I remain standing. ‘Other hospitals in the area have been used as a hub. Schools and vet clinics too. It looks like the standard deliveries have been supplemented with extra stock, prescription medication that is packaged and then sold illegally within regional communities. We’re not talking small-scale stuff.’
Eric’s eyes widen. ‘I don’t know anything about that.’
‘I’ve gone through your financial records. There’s a significant monthly freight payment to a holding company in your wife’s name. What are you hiding?’
Eric looks bewildered. ‘Nothing.’
‘Explain it to me then. Why do you pay your wife’s salon for freight?’
‘It’s for tax purposes. A few years ago we all got together and agreed we could pool our funds to create some efficiencies.’

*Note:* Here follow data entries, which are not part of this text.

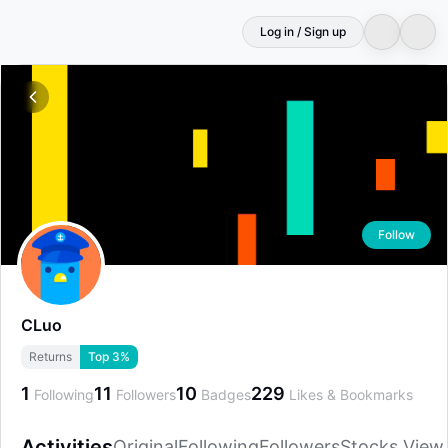
Log in / Sign up
Follow
CLuo
Returns
Top 3%
1
11
10
229
Following
Followers
Badges
Likes & Bookmarks
Activities
Original
Following
Followers
Stocks View
Activities
Original
Following
Followers
Stocks View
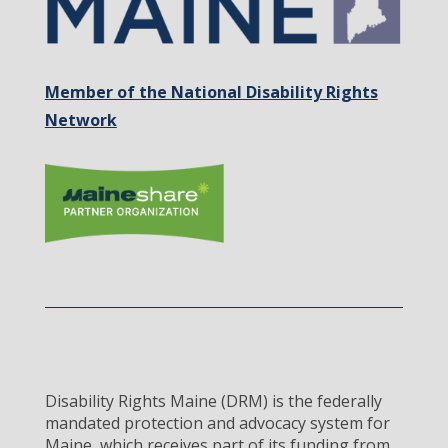
Member of the National Disability Rights
Network
Disability Rights Maine (DRM) is the federally
mandated protection and advocacy system for
Maine, which receives part of its funding from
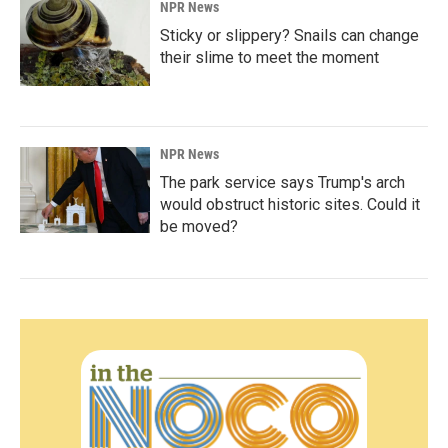
NPR News
Sticky or slippery? Snails can change
their slime to meet the moment
NPR News
The park service says Trump's arch
would obstruct historic sites. Could it
be moved?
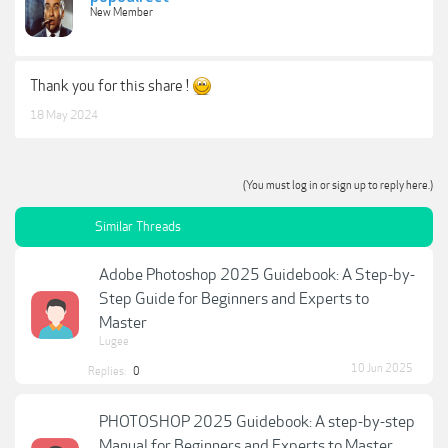
New Member
Thank you for this share !
18 May 2024
(You must log in or sign up to reply here.)
Similar Threads
Adobe Photoshop 2025 Guidebook: A Step-by-
Step Guide for Beginners and Experts to
Master
Lugee
10 Jun 2025
Replies:
0
PHOTOSHOP 2025 Guidebook: A step-by-step
Manual for Beginners and Experts to Master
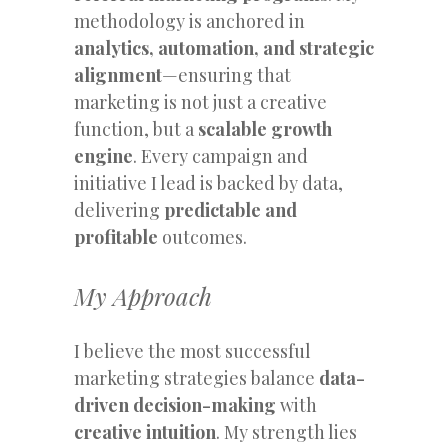
methodology is anchored in
analytics, automation, and strategic
alignment
—ensuring that
marketing is not just a creative
function, but a
scalable growth
engine
. Every campaign and
initiative I lead is backed by data,
delivering
predictable and
profitable
outcomes.
My Approach
I believe the most successful
marketing strategies balance
data-
driven decision-making
with
creative intuition
. My strength lies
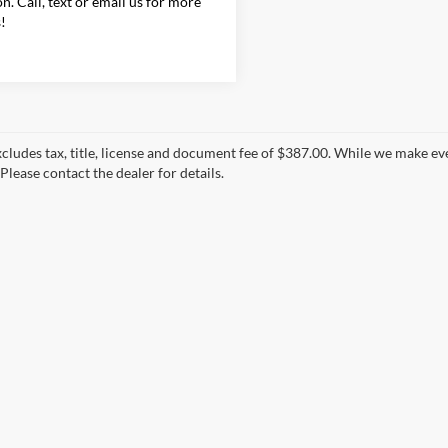
on. Call, text or email us for more
s!
xcludes tax, title, license and document fee of $387.00. While we make ev
Please contact the dealer for details.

‘Who’s we?’ I ask impatiently.
‘Me, Tara and some of the other small-business owners in the area. It makes sense. We all receive regular supplies from Sydney, so rather than each paying separately for freight, we figured we could save some money. Tara already had the company set up for the salon, and it made sense that her business would pay the freight for tax purposes, and then the hospital and the others transfer her our percentage of the costs. My accountant can probably explain it better. I’m not trying to hide anything, but I don’t really understand what you’re getting at.’
‘What other businesses?’
‘Well, the salon like I said. That’s Tara’s baby and I don’t get too involved in it. And Des and Min at the supermarket, and Cam at the pub.’
‘So, what, the one delivery comes into town for all of you?’
‘Yes,’ says Eric. ‘It’s all run through the one company. Everything comes in on Tuesdays, like I told you.’
‘Who organises the delivery company? Is it Tara?’
‘She pays for it, but Cam manages it all. He’s always been very entrepreneurial. It’s great, actually, like a relay system. The delivery comes to us first because of the sensitivity of our orders. We crosscheck all of the pharma stock and any new equipment, then the driver drops off the supplies to the supermarket, the salon and lastly the pub. After Cam takes his stock allocation, he loads up the truck with any catering we need for the week, and the driver comes back to drop it off here. It runs like clockwork, a lot better than the system we used to have. Plus having it all contained to Tuesdays means the truck can be leased out for the rest of the week, and Cam has some of the kids at the pub using it for regional delivery work to earn some extra money until it goes back to Sydney on Sunday. That’s what Aiden has been doing lately, long-haul freight deliveries. Cam is always looking for ways to support the local kids, offering them flexible work. We’ve talked about the brain drain that happens here—it’s one way business owners can encourage people to stay on.’
The room feels like a vice closing in on me.
‘Sally Luther used to work for you,’ I blurt, ‘when you had the GP rooms.’
Eric brings his hands together and looks bewildered. ‘Yes, she did. She was a great girl, an excellent receptionist. She had decided to stay here because of her boyfriend and do university by correspondence, but she was keen to earn some money. It was devastating to lose her.’ Eric stretches out his back. ‘It does feel a little like déjà vu with Abbey and now Aiden disappearing. Cam called me yesterday, checking to see if I’d heard from Aiden. He sounded quite worried.’
‘Fuck!’ I exclaim.
Eric jumps at my outburst.
I fumble to open the door and am vaguely aware of it slamming against the wall as I race out to the car park.